Hiwot a connu un voyage long et dangereux : « nous sommes partis de Shire, dans la région du Tigré, pour arriver à Dabat dans la région Amhara. Il nous a fallu trois jours complets pour arriver à destination. Au début, nous étions à pied, puis j’étais si fatiguée que nous avons pris le risque de faire du stop. »
Tout au long de ce voyage, sa préoccupation était de préserver sa grossesse : « j’avais peur de tomber malade, de ne trouver personne sur la route pour m’aider et de perdre mon bébé ».
Avant que le conflit n’éclate dans la région du Tigré en novembre dernier, Hiwot et sa famille semblaient avoir un bel avenir. Elle gagnait sa vie comme cheffe, un métier qui lui plaisait beaucoup. Il y a près de huit mois, elle a découvert qu’elle était enceinte.
« Avec mon mari, nous étions ravis. Nous allions enfin avoir un enfant, et nous étions prêts à le chouchouter.

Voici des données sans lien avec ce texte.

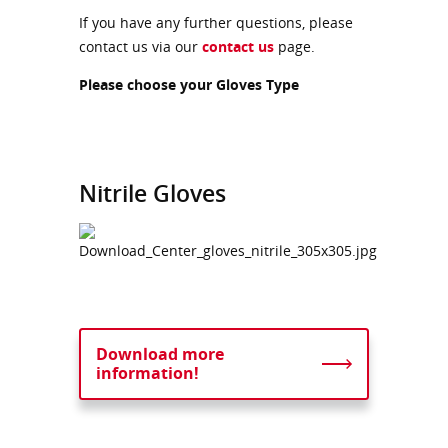
If you have any further questions, please
contact us via our
contact us
page.
Please choose your Gloves Type
Nitrile Gloves
Download more
information!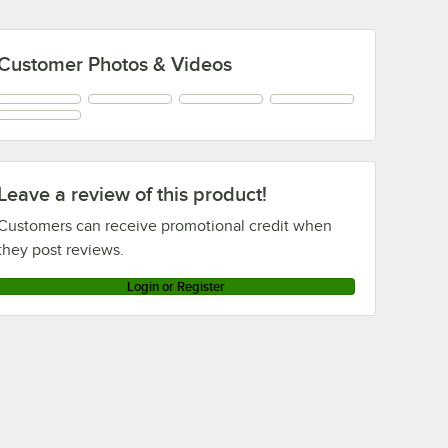
Customer Photos & Videos
Leave a review of this product!
Customers can receive promotional credit when
they post reviews.
Login or Register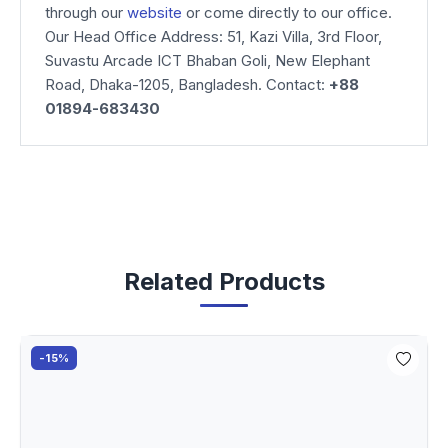
through our
website
or come directly to our office.
Our Head Office Address: 51, Kazi Villa, 3rd Floor,
Suvastu Arcade ICT Bhaban Goli, New Elephant
Road, Dhaka-1205, Bangladesh. Contact:
+88
01894-683430
Related Products
-15%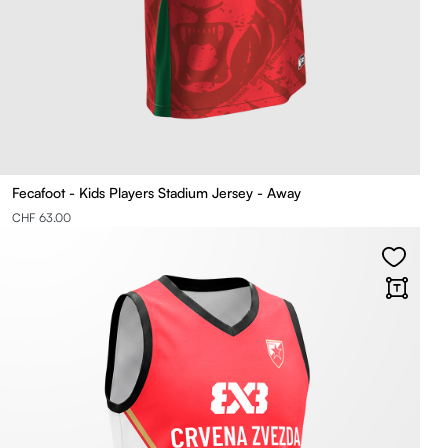
Fecafoot - Kids Players Stadium Jersey - Away
CHF 63.00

Nous avons commencé à faire des projets pour l’avenir de cet enfant. »
Ces projets ont été abandonnés depuis.
« J’ai dû tout laisser derrière moi : mes affaires, mes bijoux, et ce qui me permettait de gagner ma vie et d’avoir une sécurité, c’est-à-dire mon matériel de cuisine. Je n’ai pu emporter que deux robes et des sous-vêtements, ainsi que le peu d’argent liquide que nous gardions à la maison », explique-t-elle.
Trois jours de marche et de stop ont amené Hiwot et son mari à Dabat, près de Gondar, où les groupes d’aide ont établi un site pour personnes déplacées à l’intérieur de leur propre pays. Il abrite actuellement 630 foyers, soit près de 1 870 personnes. Parmi elles, on estime que 490 sont des femmes et des filles en âge de procréer.
Hiwot et son mari partagent une tente avec leurs voisins du Tigré.
Aujourd’hui, les combats se poursuivent au Tigré, l’accès à l’aide humanitaire est très limité et les conditions de vie se détériorent, rapportent les agences des Nations Unies. Dans la région Amhara, des dizaines de milliers de personnes ont besoin d’assistance.
Le déplacement et l’incertitude ont déjà beaucoup affecté Hiwot. « Nous sommes désespérés à présent », dit-elle. « Mon mari et moi sommes sans emploi et dépendons des autres. Nous ne savons pas ce que nous allons faire quand le bébé arrivera le mois prochain. »
Son lieu et ses conditions d’accouchement l’inquiètent particulièrement.
Elle n’est pas seule dans cette situation. On estime que 36 femmes enceintes vivent dans le camp de Dabat, et qu’elles ont toutes besoin de soins de santé procréative ainsi que de services de soutien, notamment psychosocial.
L’UNFPA travaille à fournir ces soins au plus vite. Grâce à une étroite collaboration avec le Bureau de la santé de la municipalité de Gondar, l’UNFPA engage des sages-femmes dans les centres de santé qui s’occupent des femmes et des filles du camp de Dabat. L’UNFPA distribue également des kits de santé procréative aux professionnel·le·s de l’accouchement, ce qui permettra aux sages-femmes en service d’avoir le matériel nécessaire pour des accouchements en toute sécurité.
Les femmes enceintes de six mois et plus recevront également des kits d’accouchement stériles, qui contiennent du matériel d’urgence (bâche stérile, gants et lame de rasoir) pour les aider à accoucher soit au camp de personnes déplacées soit au centre de santé.
L’UNFPA établira aussi un espace sûr pour les femmes ainsi qu’un espace dédié aux enfants, où toutes et tous pourront recevoir une aide psychologique et psychosociale, ainsi que des informations essentielles. Ces services sont fondamentaux pour les personnes comme Hiwot, qui ont du mal à s’adapter à leur nouvelle situation.
« Je fais des cauchemars », explique-t-elle à l’UNFPA, les larmes aux yeux, « je ne sais pas comment je pourrai garder mon enfant en vie sans revenu et dans de telles conditions de vie ».